Stock-balancing is not a one-sided agreement designed to protect the retailer and leave the vendor with all the risk. Rather, it’s a dance between partners. The retail environment has changed. In the past, it was vendor-sells-retailer, retailer-sells-product, retailer-pays-vendor. Repeat until rich.
But today, many retailers expect the arrangement to play like this: vendor-sells-retailer, vendor-makes-sure-product-sells, vendor-takes-back-what-didn’t-sell, vendor-replaces-with-top-sellers, and finally, retailer-pays-vendor.
But a lot of suppliers aren’t willing to dance that dance. In fact, there are about as many different approaches to stock balancing as there are vendors. However, there is one thing that just about all of them will agree upon. If the retailer has reordered his hot-sellers during the year, there is less objection to stock balancing. Why? Let’s look at the numbers.
If a retailer has an inventory level from a vendor of $10,000 and maintains that level throughout the year, it would mean, on average, that $10,000 in inventory represents $20,000-$30,000 in business with that vendor during the year. With such sales levels, there should be no problem with the retailer asking for a 1:1 exchange on that inventory that didn’t sell during the year.
I had a retailer stop by my booth during a recent show. She was so excited to show me the sales reports produced by her new computer business system. I was impressed. But then, she turned to the page with her inventory and asked me to stock balance what she had left.
As I flipped through the pages, I came across what had sold during the year, which had been far more than what was left in inventory. So I asked her about her reorders. She answered that she wasn’t making any at this time — she only wanted new jewelry via stock balancing. So I told her that it would be a 3-1 exchange. She was not happy until I explained my reasons — the same ones I wrote above. She was only focusing on what jewelry of mine was left in her inventory and not what jewelry of mine was making her profit.
What I’m going to say is going to shock some of my friends in the retail side and upset my fellow manufacturing owners. Companies like Abbott Jewelry Systems and Focus Management have it right. Okay, I said it. Retailers should liquidate their slow-sellers, and vendors should be willing to help. However, retailers should also constantly be re-ordering what is selling for them. And that’s the part of the equation that some retailers forget to put into action.

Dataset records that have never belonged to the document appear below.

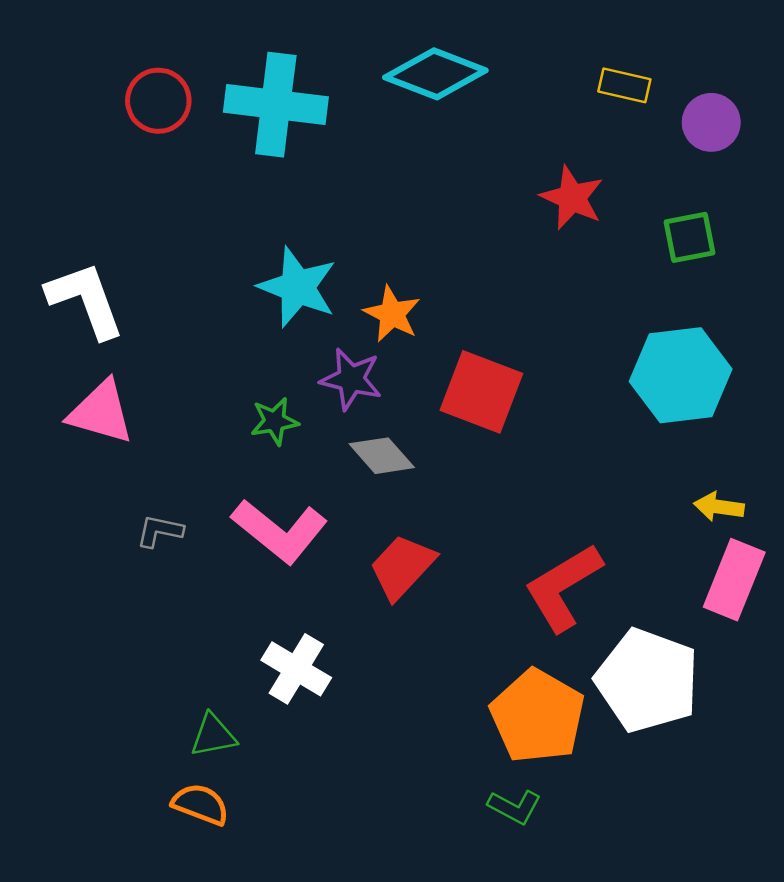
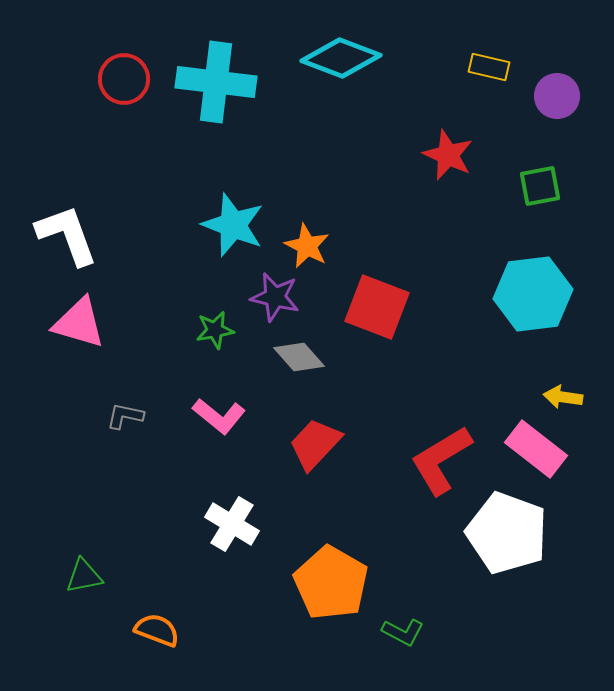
pink L-shape: (280, 531) -> (219, 416), size x0.7
pink rectangle: (734, 580) -> (536, 449), moved, turned -74
orange pentagon: (538, 716) -> (331, 583), moved
green triangle: (213, 735) -> (84, 576), moved

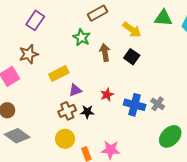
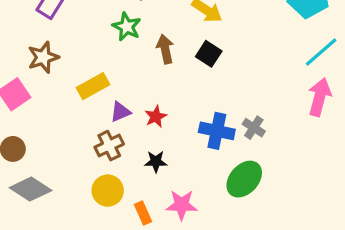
red star: (107, 95) -> (156, 117), moved
black star: (87, 112) -> (156, 162), moved
green ellipse: (170, 136) -> (244, 179), moved

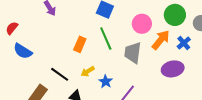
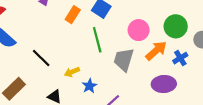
orange rectangle: (80, 44) -> (73, 15), moved
black line: (60, 74) -> (41, 58), moved

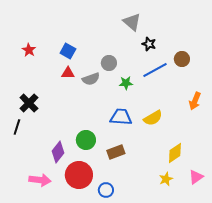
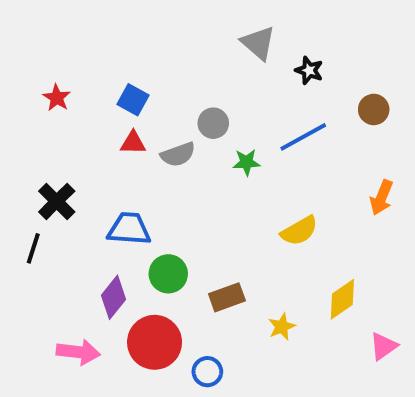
black star: (149, 44) -> (309, 70), moved
brown circle: (182, 59) -> (374, 109), moved
blue trapezoid: (121, 117) -> (129, 229), moved
yellow star: (166, 179) -> (282, 327), moved

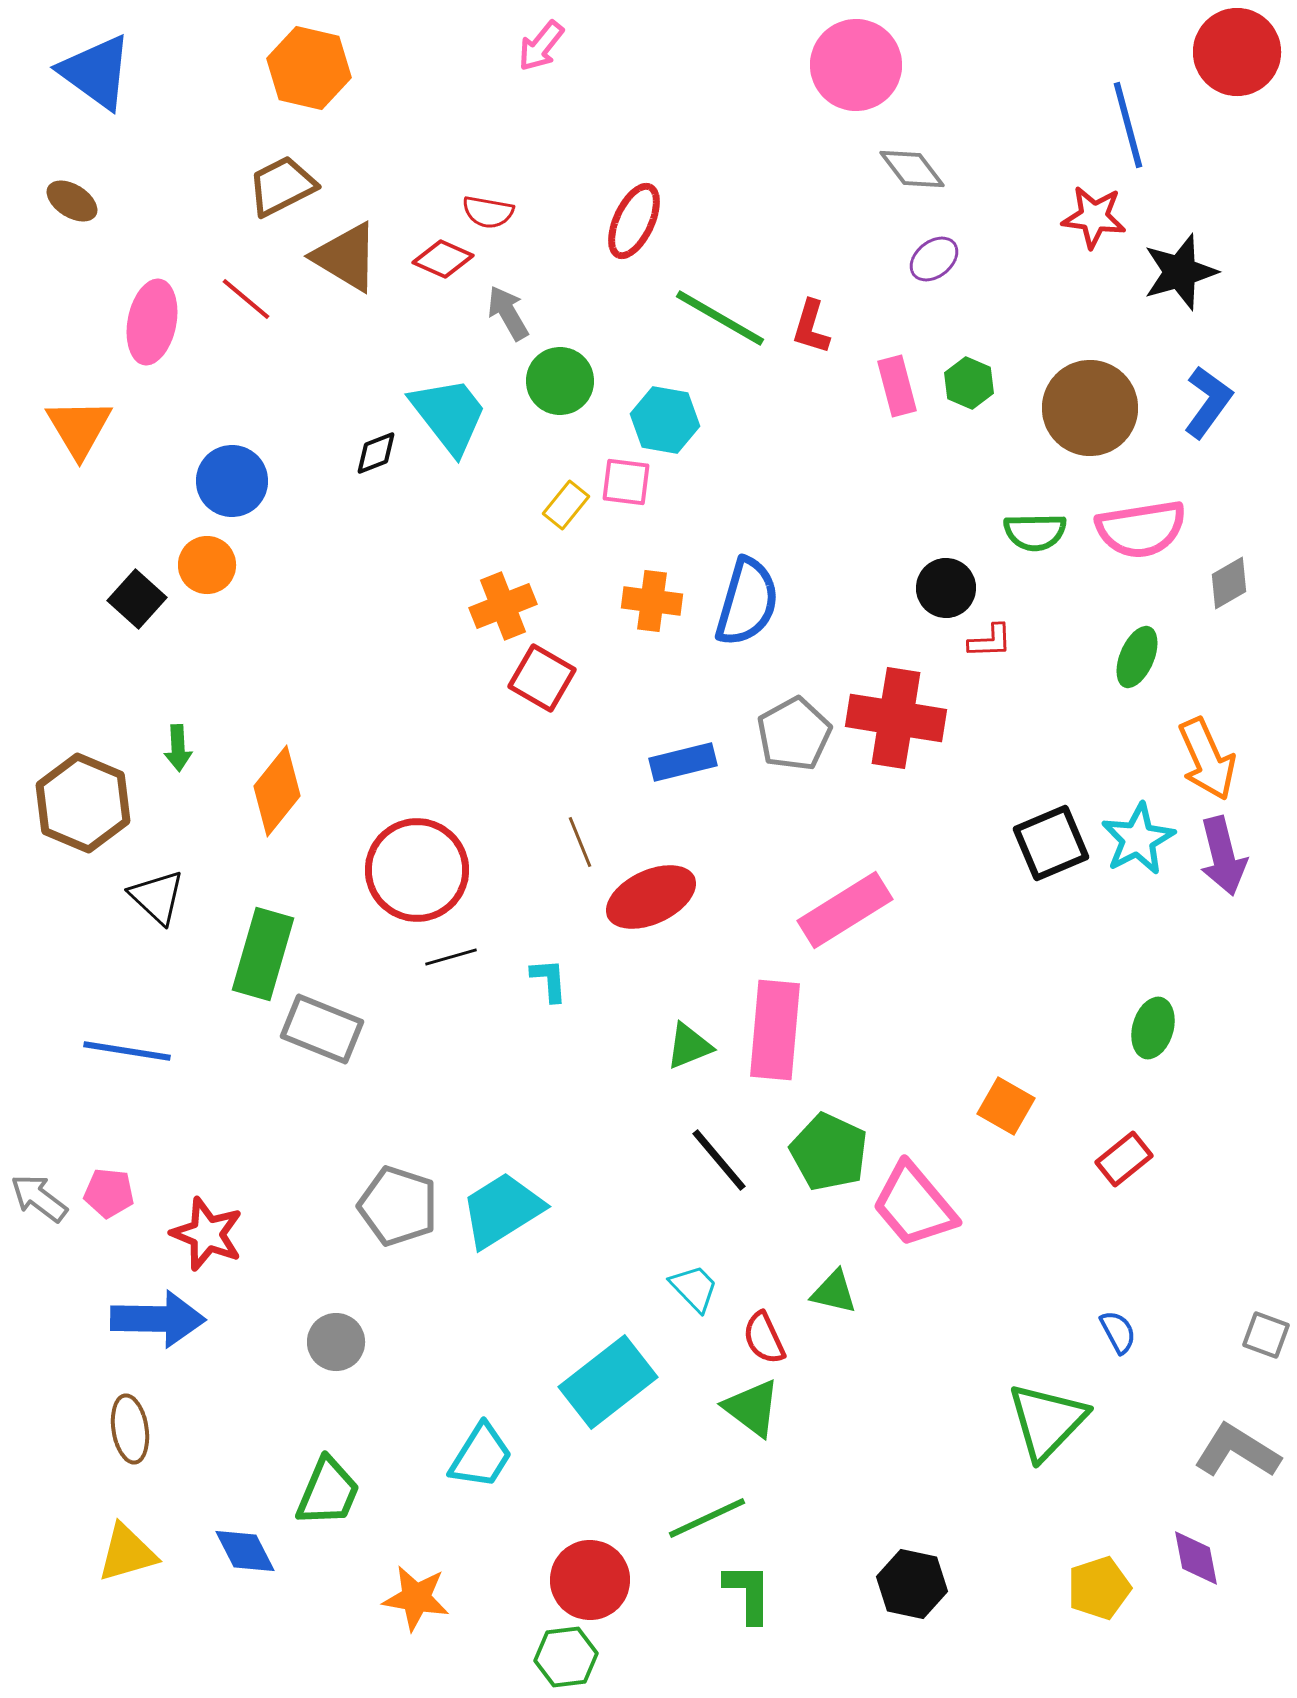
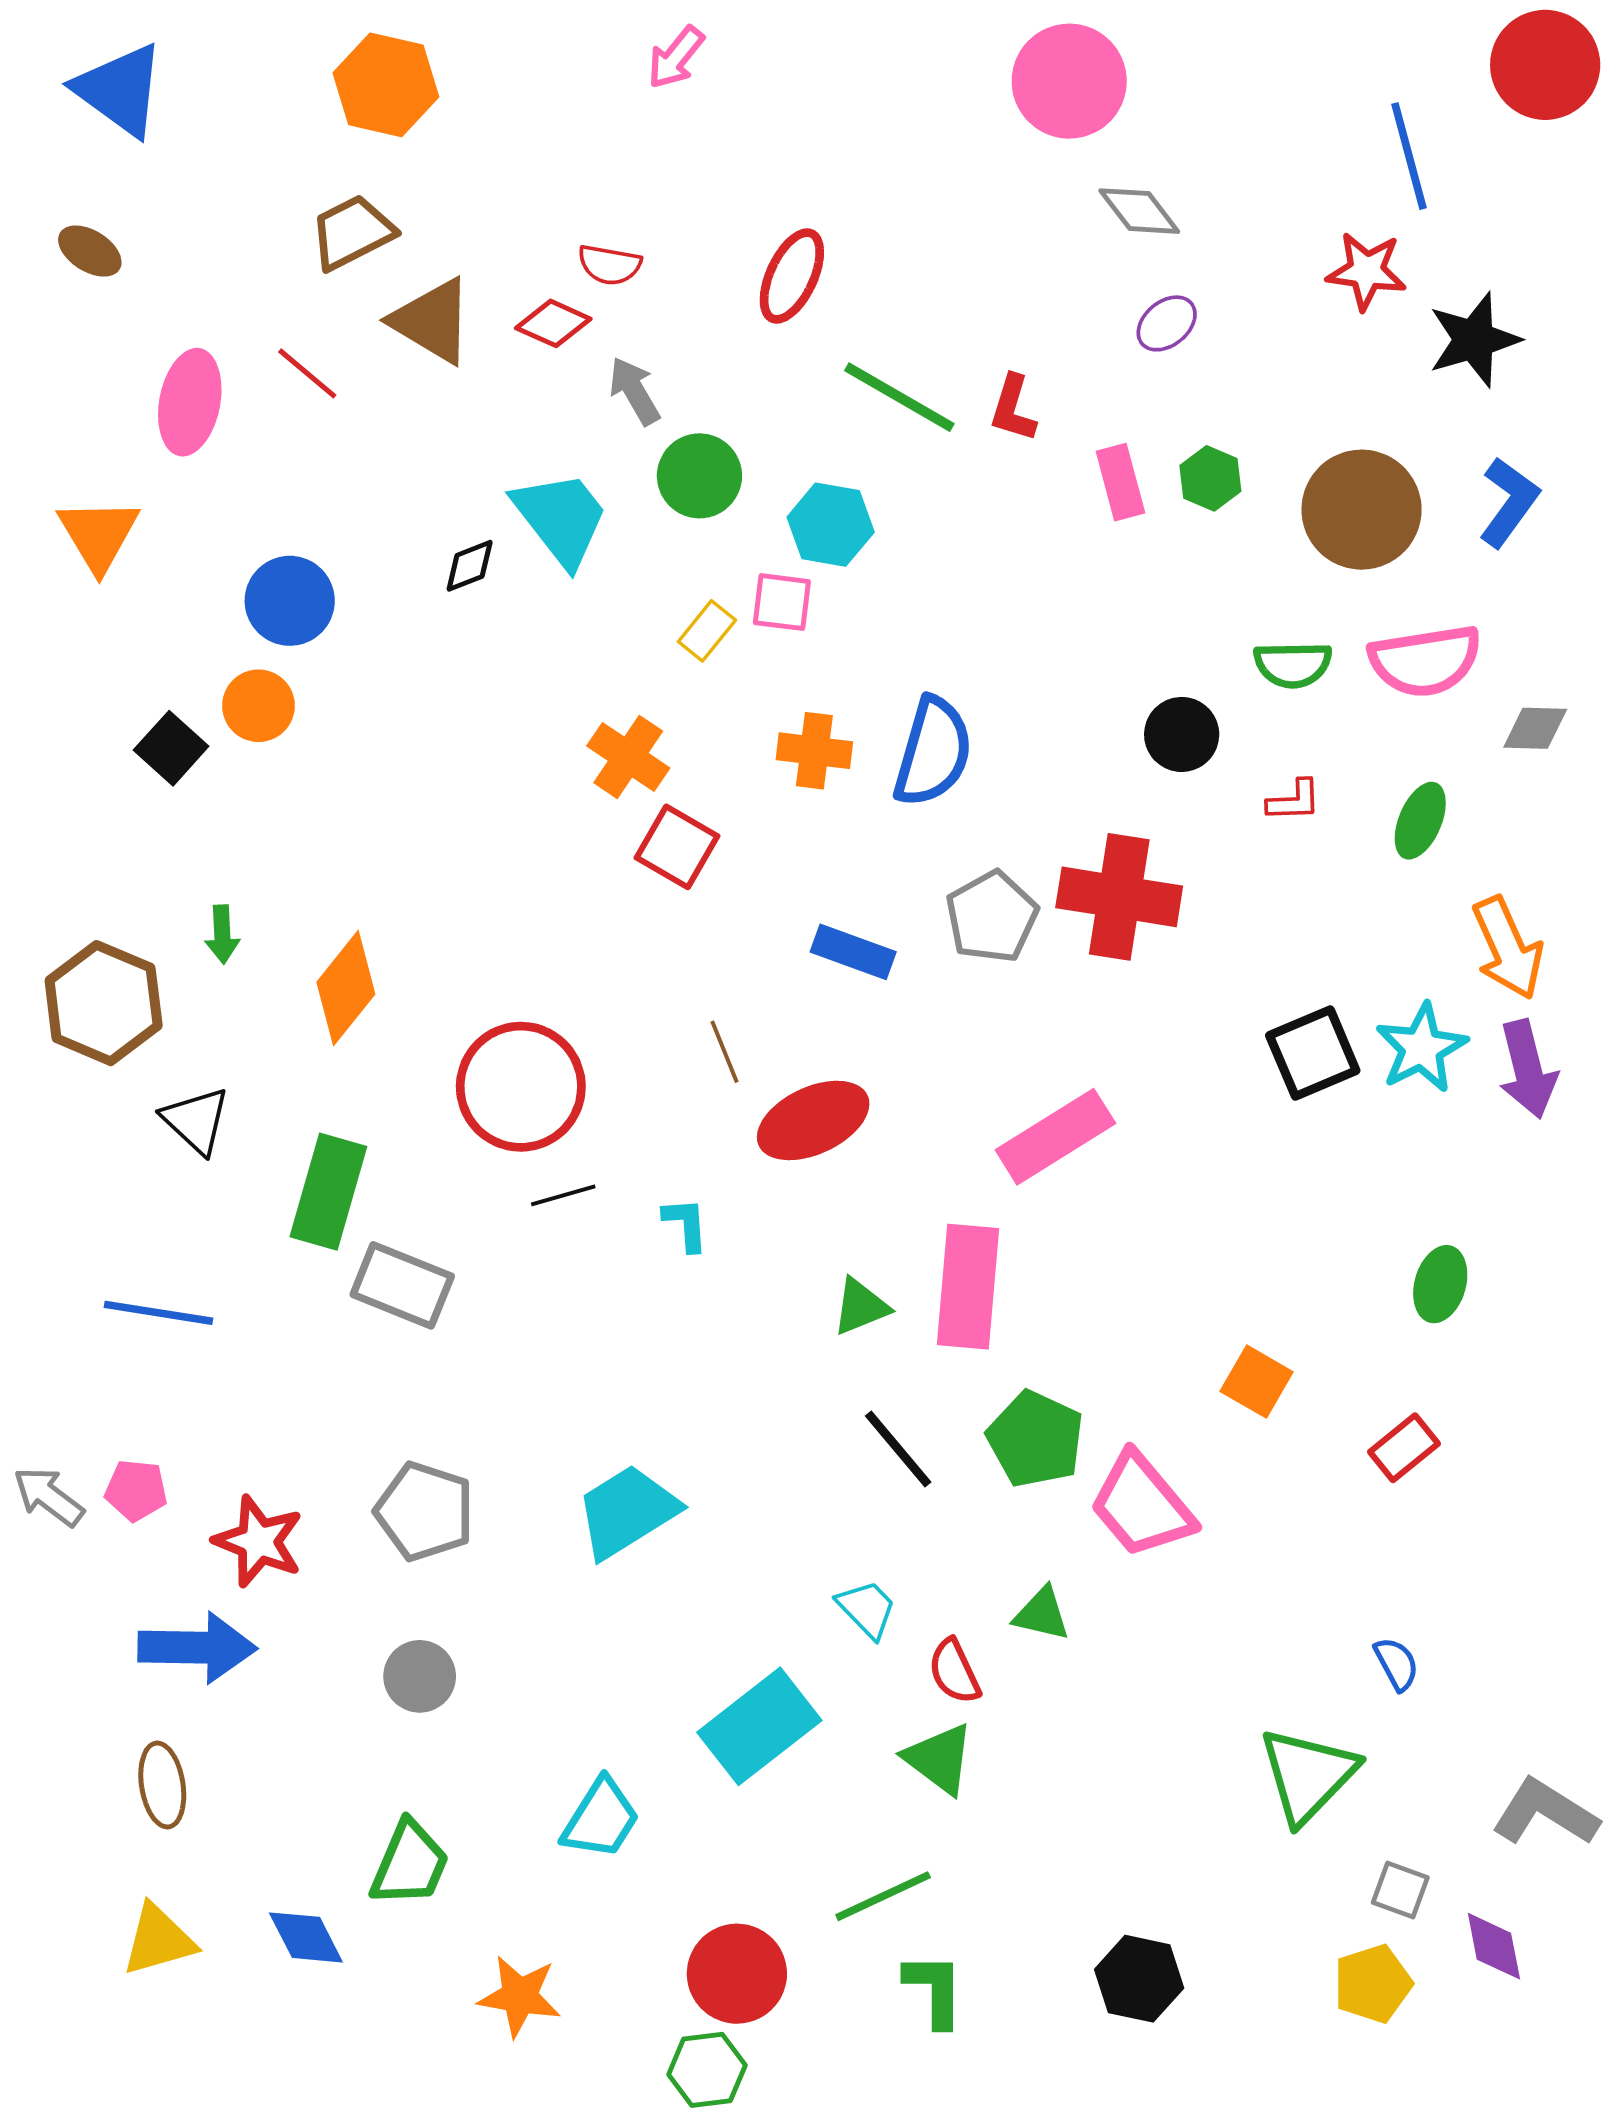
gray diamond: (1229, 583) -> (1535, 728), turned 32
orange cross: (503, 606) -> (628, 757), turned -34
red L-shape: (990, 641) -> (1294, 801), moved
blue rectangle: (683, 762) -> (853, 952), turned 34
gray pentagon: (398, 1206) -> (425, 1511), moved
gray square: (1266, 1335) -> (1400, 1890), moved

If a retailer reorders inventory throughout the entire year, there’s no reason a vendor should refuse a request to stock balance against new styles. So, when a vendor is asked, “What’s your stock balancing policy?”, he should come right back and ask the retailer, “Well, what’s your restocking policy?
Unlike those other catch phrases from the beginning of the article, “Do you stock balance?” is here to stay. But, retailers and vendors have to learn how to do a slow dance without bruising each other’s toes.